What the task requires
Using the entries below, copy out all lines where "Spruce" is found.

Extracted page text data
*** Begin section ***
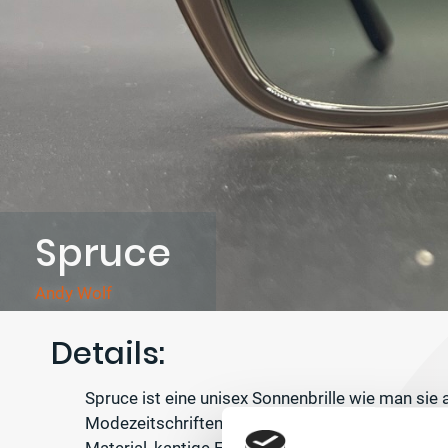
Spruce
Andy Wolf
Details:
Spruce ist eine unisex Sonnenbrille wie man sie a
Modezeitschriften finden kann: Grade Linien im Mi
Material, kantige Form. Die gesamte Fassung m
*** End section ***
Solution to this problem
Spruce
Spruce ist eine unisex Sonnenbrille wie man sie a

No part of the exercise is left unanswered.